Pair-end reads of inputs from the ChIP-seq experiments are mapped as single ends to their respective repeat-masked genomes and the repeat library. We first identified read pairs where one maps uniquely to the genome and the other maps only to the TE library, thus identifying pairs that flank insertion junctions. Reads of the same mapping orientation (forward or reverse strand mapping) that map <100 bp of each other in the genome are deemed to be capturing the same junction. Because fusion of DNA fragments during library preparation can generate chimeric reads, which can create such TE-to-unique junctions, we conservatively estimated insertions by further requiring that both the 5′ and 3′ junctions of the insertions must be identified. Thus, an insertion is only called if a forward mapping junction at the 5′ is followed by a reverse mapping junction <100 bp away at the 3′. Note, since TEs can insert in either direction, we do not stipulate any directionality to reads mapping within the TEs. For true de novo insertions in the embryos, we removed all insertions that are found within < 50 bp of any other insertion found across all samples.
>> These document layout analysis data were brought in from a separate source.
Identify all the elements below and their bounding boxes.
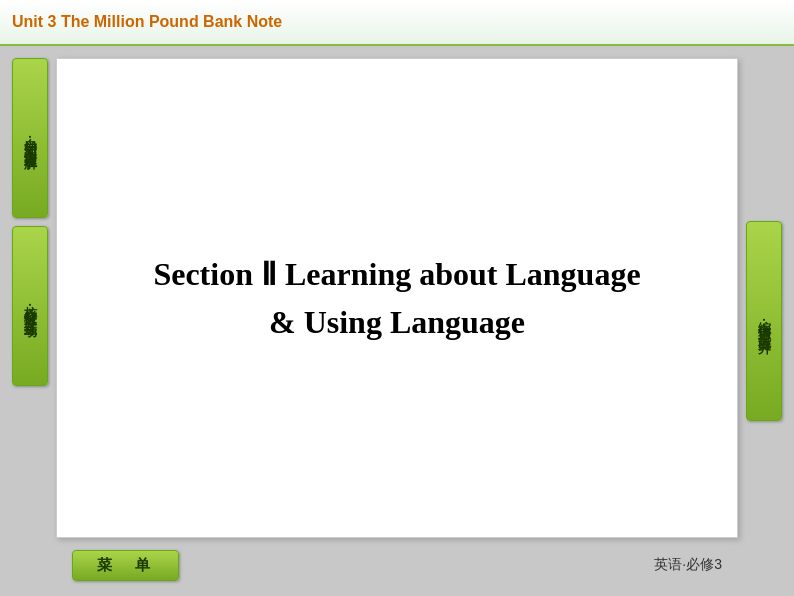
slide-line2: & Using Language — [153, 298, 640, 346]
slide-line1: Section Ⅱ Learning about Language — [153, 250, 640, 298]
unit-title: Unit 3 The Million Pound Bank Note — [12, 13, 282, 31]
left-sidebar: 自学新知·语篇理解 核心突破·导练互动 — [12, 58, 48, 584]
center-content: Section Ⅱ Learning about Language & Usin… — [56, 58, 738, 584]
slide-title: Section Ⅱ Learning about Language & Usin… — [113, 230, 680, 366]
sidebar-btn-comprehensive[interactable]: 综合训练·能力提升 — [746, 221, 782, 421]
sidebar-btn-self-study[interactable]: 自学新知·语篇理解 — [12, 58, 48, 218]
bottom-right-label: 英语·必修3 — [654, 556, 722, 574]
right-sidebar: 综合训练·能力提升 — [746, 58, 782, 584]
main-area: 自学新知·语篇理解 核心突破·导练互动 Section Ⅱ Learning a… — [0, 46, 794, 596]
bottom-bar: 菜 单 英语·必修3 — [56, 546, 738, 584]
menu-button[interactable]: 菜 单 — [72, 550, 179, 581]
top-bar: Unit 3 The Million Pound Bank Note — [0, 0, 794, 46]
slide-area: Section Ⅱ Learning about Language & Usin… — [56, 58, 738, 538]
sidebar-btn-core[interactable]: 核心突破·导练互动 — [12, 226, 48, 386]
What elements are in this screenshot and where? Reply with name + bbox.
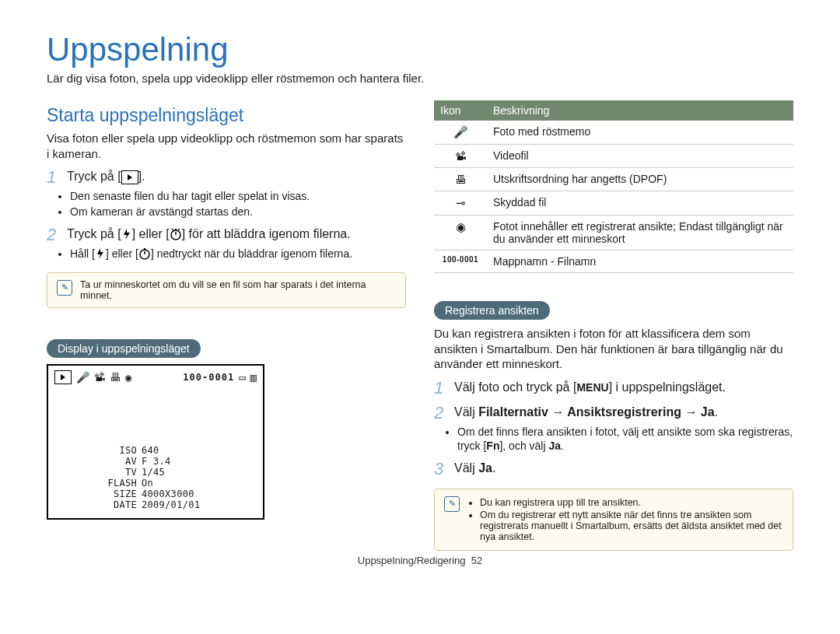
play-icon <box>121 170 138 184</box>
rstep-2-bullets: Om det finns flera ansikten i fotot, väl… <box>457 425 793 453</box>
note-icon: ✎ <box>444 496 460 512</box>
note-box-faces: ✎ Du kan registrera upp till tre ansikte… <box>434 489 793 551</box>
table-row: 🎤Foto med röstmemo <box>434 121 793 145</box>
face-detect-icon: ◉ <box>434 215 487 250</box>
step-text: Tryck på [] eller [] för att bläddra ige… <box>67 226 351 243</box>
video-icon: 📽 <box>94 371 105 384</box>
register-intro: Du kan registrera ansikten i foton för a… <box>434 326 793 372</box>
page-title: Uppspelning <box>47 31 793 68</box>
svg-marker-3 <box>97 248 103 259</box>
table-row: ◉Fotot innehåller ett registrerat ansikt… <box>434 215 793 250</box>
menu-button-label: MENU <box>576 380 608 394</box>
page-footer: Uppspelning/Redigering 52 <box>0 555 840 566</box>
video-icon: 📽 <box>434 145 487 168</box>
timer-icon <box>138 247 151 260</box>
step-2: 2 Tryck på [] eller [] för att bläddra i… <box>47 226 406 243</box>
right-column: Ikon Beskrivning 🎤Foto med röstmemo 📽Vid… <box>434 100 793 562</box>
svg-rect-5 <box>144 248 145 250</box>
flash-icon <box>95 247 106 260</box>
section-heading-playback: Starta uppspelningsläget <box>47 105 406 126</box>
page-intro: Lär dig visa foton, spela upp videoklipp… <box>47 72 793 85</box>
step-number: 1 <box>47 169 59 186</box>
step-number: 2 <box>47 226 59 243</box>
pill-register-faces: Registrera ansikten <box>434 301 550 320</box>
svg-rect-2 <box>175 229 177 230</box>
note-box-memorycard: ✎ Ta ur minneskortet om du vill se en fi… <box>47 272 406 308</box>
mic-icon: 🎤 <box>76 371 89 384</box>
filename-icon: 100-0001 <box>434 250 487 273</box>
table-header-row: Ikon Beskrivning <box>434 100 793 121</box>
step-2-bullets: Håll [] eller [] nedtryckt när du bläddr… <box>70 247 406 261</box>
rstep-2: 2 Välj Filalternativ → Ansiktsregistreri… <box>434 405 793 422</box>
face-icon: ◉ <box>125 371 131 384</box>
pill-display-mode: Display i uppspelningsläget <box>47 339 201 358</box>
section-lead: Visa foton eller spela upp videoklipp oc… <box>47 131 406 161</box>
printer-icon: 🖶 <box>434 168 487 191</box>
note-icon: ✎ <box>57 280 72 296</box>
step-1: 1 Tryck på []. <box>47 169 406 186</box>
mic-icon: 🎤 <box>434 121 487 145</box>
svg-marker-0 <box>124 229 130 240</box>
camera-lcd-preview: 🎤 📽 🖶 ◉ 100-0001 ▭ ▥ ISO640 AVF 3.4 TV1/… <box>47 364 264 520</box>
step-text: Tryck på []. <box>67 169 145 186</box>
play-icon <box>54 370 72 384</box>
battery-icon: ▥ <box>250 371 257 384</box>
exif-info: ISO640 AVF 3.4 TV1/45 FLASHOn SIZE4000X3… <box>101 445 200 510</box>
table-row: ⊸Skyddad fil <box>434 191 793 215</box>
printer-icon: 🖶 <box>110 371 121 384</box>
table-row: 📽Videofil <box>434 145 793 168</box>
lock-icon: ⊸ <box>434 191 487 215</box>
table-row: 100-0001Mappnamn - Filnamn <box>434 250 793 273</box>
filename-label: 100-0001 <box>183 372 234 383</box>
rstep-1: 1 Välj foto och tryck på [MENU] i uppspe… <box>434 380 793 397</box>
step-1-bullets: Den senaste filen du har tagit eller spe… <box>70 189 406 219</box>
rstep-3: 3 Välj Ja. <box>434 461 793 478</box>
icon-description-table: Ikon Beskrivning 🎤Foto med röstmemo 📽Vid… <box>434 100 793 273</box>
flash-icon <box>121 228 132 240</box>
left-column: Starta uppspelningsläget Visa foton elle… <box>47 100 406 562</box>
table-row: 🖶Utskriftsordning har angetts (DPOF) <box>434 168 793 191</box>
card-icon: ▭ <box>239 371 245 384</box>
timer-icon <box>170 228 182 240</box>
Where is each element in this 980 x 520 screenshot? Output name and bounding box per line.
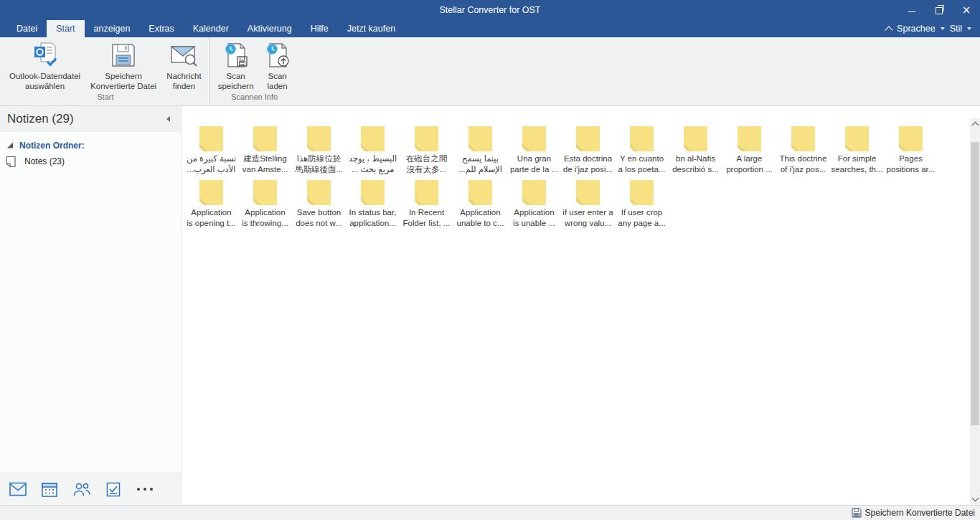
note-caption-line: Pages — [887, 153, 936, 164]
note-caption-line: Application — [187, 207, 235, 218]
style-menu[interactable]: Stil — [950, 24, 962, 34]
tab-extras[interactable]: Extras — [139, 20, 183, 37]
note-icon — [252, 126, 278, 152]
scroll-down-button[interactable] — [970, 493, 980, 505]
minimize-button[interactable] — [898, 0, 925, 20]
note-item[interactable]: if user enter awrong valu... — [561, 179, 615, 229]
note-item[interactable]: If user cropany page a... — [615, 179, 669, 229]
status-save-label[interactable]: Speichern Konvertierte Datei — [865, 508, 975, 518]
note-caption-line: does not w... — [296, 218, 342, 229]
note-caption: In RecentFolder list, ... — [403, 207, 451, 229]
mail-icon[interactable] — [9, 482, 27, 496]
note-icon — [306, 179, 332, 206]
note-item[interactable]: Save buttondoes not w... — [292, 179, 346, 229]
scrollbar-thumb[interactable] — [971, 142, 979, 425]
note-caption-line: This doctrine — [780, 153, 827, 164]
save-scan-icon — [222, 41, 250, 70]
note-icon — [198, 179, 225, 206]
note-caption-line: application... — [349, 218, 397, 229]
note-caption-line: van Amste... — [242, 164, 288, 175]
note-caption-line: 沒有太多... — [406, 164, 448, 175]
note-icon — [844, 126, 870, 152]
tab-strip: DateiStartanzeigenExtrasKalenderAktivier… — [7, 20, 405, 37]
contacts-icon[interactable] — [72, 482, 91, 496]
tree-expanded-icon[interactable] — [7, 143, 13, 148]
note-caption-line: بينما يسمح — [458, 153, 502, 164]
button-label: Konvertierte Datei — [90, 81, 156, 91]
scroll-up-button[interactable] — [970, 118, 980, 130]
tab-aktivierung[interactable]: Aktivierung — [238, 20, 301, 37]
tree-root-notizen-ordner[interactable]: Notizen Ordner: — [0, 138, 181, 153]
vertical-scrollbar[interactable] — [970, 118, 980, 505]
status-bar: Speichern Konvertierte Datei — [0, 505, 980, 520]
tree-item-notes[interactable]: Notes (23) — [0, 153, 181, 170]
language-menu[interactable]: Sprachee — [897, 24, 936, 34]
note-item[interactable]: In status bar,application... — [346, 179, 400, 229]
note-item[interactable]: 在砲台之間沒有太多... — [400, 126, 453, 175]
restore-button[interactable] — [925, 0, 953, 20]
note-item[interactable]: Y en cuantoa los poeta... — [615, 126, 669, 175]
app-title: Stellar Converter for OST — [0, 5, 980, 15]
note-item[interactable]: This doctrineof i'jaz pos... — [776, 126, 830, 175]
calendar-icon[interactable] — [42, 482, 57, 497]
note-item[interactable]: 建造Stellingvan Amste... — [238, 126, 292, 175]
note-item[interactable]: البسيط ، يوجدمربع بحث ... — [346, 126, 400, 175]
title-bar: Stellar Converter for OST × — [0, 0, 980, 20]
tab-start[interactable]: Start — [47, 20, 84, 37]
button-outlook-datendatei-auswählen[interactable]: Outlook-Datendateiauswählen — [4, 37, 85, 93]
scrollbar-track[interactable] — [970, 130, 980, 493]
note-icon — [628, 126, 655, 152]
load-scan-icon — [264, 41, 291, 70]
note-caption-line: For simple — [831, 153, 882, 164]
tab-bar: DateiStartanzeigenExtrasKalenderAktivier… — [0, 20, 980, 37]
note-caption-line: is unable ... — [513, 218, 555, 229]
note-caption-line: 馬斯線後面... — [295, 164, 343, 175]
button-label: Scan — [268, 71, 286, 81]
collapse-panel-button[interactable] — [162, 116, 174, 122]
note-caption-line: نسبة كبيرة من — [187, 153, 236, 164]
button-scan-speichern[interactable]: Scanspeichern — [213, 37, 259, 93]
button-nachricht-finden[interactable]: Nachrichtfinden — [161, 37, 207, 93]
tab-jetzt-kaufen[interactable]: Jetzt kaufen — [338, 20, 405, 37]
note-item[interactable]: Esta doctrinade i'jaz posi... — [561, 126, 615, 175]
chevron-up-icon[interactable] — [885, 26, 892, 34]
note-item[interactable]: بينما يسمحالإسلام للم... — [453, 126, 507, 175]
tree-root-label: Notizen Ordner: — [19, 141, 85, 151]
note-item[interactable]: Applicationis opening t... — [184, 179, 238, 229]
collapse-left-icon — [166, 116, 170, 122]
button-scan-laden[interactable]: Scanladen — [259, 37, 296, 93]
tree-item-label: Notes (23) — [24, 156, 65, 166]
note-outline-icon — [5, 156, 17, 168]
note-item[interactable]: Applicationunable to c... — [453, 179, 507, 229]
note-icon — [575, 126, 601, 152]
button-speichern-konvertierte-datei[interactable]: SpeichernKonvertierte Datei — [85, 37, 161, 93]
note-item[interactable]: Pagespositions ar... — [884, 126, 938, 175]
note-caption-line: الإسلام للم... — [458, 164, 502, 175]
note-item[interactable]: Una granparte de la ... — [507, 126, 561, 175]
outlook-file-icon — [31, 41, 60, 70]
note-caption: Una granparte de la ... — [510, 153, 558, 175]
tab-hilfe[interactable]: Hilfe — [301, 20, 338, 37]
note-item[interactable]: Applicationis throwing... — [238, 179, 292, 229]
note-item[interactable]: هذا防線位於馬斯線後面... — [292, 126, 346, 175]
note-caption-line: any page a... — [618, 218, 666, 229]
note-icon — [198, 126, 225, 152]
note-item[interactable]: نسبة كبيرة منالأدب العرب... — [184, 126, 238, 175]
note-item[interactable]: In RecentFolder list, ... — [400, 179, 453, 229]
close-button[interactable]: × — [953, 0, 980, 20]
note-item[interactable]: A largeproportion ... — [722, 126, 776, 175]
tasks-icon[interactable] — [106, 482, 121, 497]
note-item[interactable]: For simplesearches, th... — [830, 126, 884, 175]
tab-datei[interactable]: Datei — [7, 20, 47, 37]
tab-kalender[interactable]: Kalender — [184, 20, 238, 37]
style-caret-down-icon[interactable] — [967, 27, 971, 30]
tab-anzeigen[interactable]: anzeigen — [85, 20, 140, 37]
more-icon[interactable] — [136, 487, 154, 491]
language-caret-down-icon[interactable] — [941, 27, 945, 30]
tab-bar-right: Sprachee Stil — [886, 20, 980, 37]
note-caption: If user cropany page a... — [618, 207, 666, 229]
note-caption-line: wrong valu... — [562, 218, 613, 229]
note-caption: Esta doctrinade i'jaz posi... — [563, 153, 613, 175]
note-item[interactable]: Applicationis unable ... — [507, 179, 561, 229]
note-item[interactable]: bn al-Nafisdescribió s... — [669, 126, 722, 175]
With each of the two species, we used the following ANOVA model in R:

$${\mathrm{No.}}\,{\mathrm{of}}\,{\mathrm{insertions}}\,\sim \,{\mathrm{coverage}} + {\mathrm{sex}} + {\mathrm{developmental}}\,{\mathrm{stage}},$$

with coverage being the median autosomal coverage. For ANOVA summary statistics, see Supplementary Table 1. To remove the effect of sequence depth, we used the linear regression model:

$${\mathrm{No.}}\,{\mathrm{of}}\,{\mathrm{insertions}}\,\sim \,{\mathrm{coverage}}.$$

The residuals are then used to compare the difference in the amount of insertions due to sex and developmental stage. We calculated the expected number of TE insertions per chromosome by assuming uniform insertion rates; we multiplied the number of observed insertions genome wide by the size of the chromosomes (in the genome assembly) proportional to the diploid genome of females and males.

Reporting summary

Further information on research design is available in the Nature Research Reporting Summary linked to this article.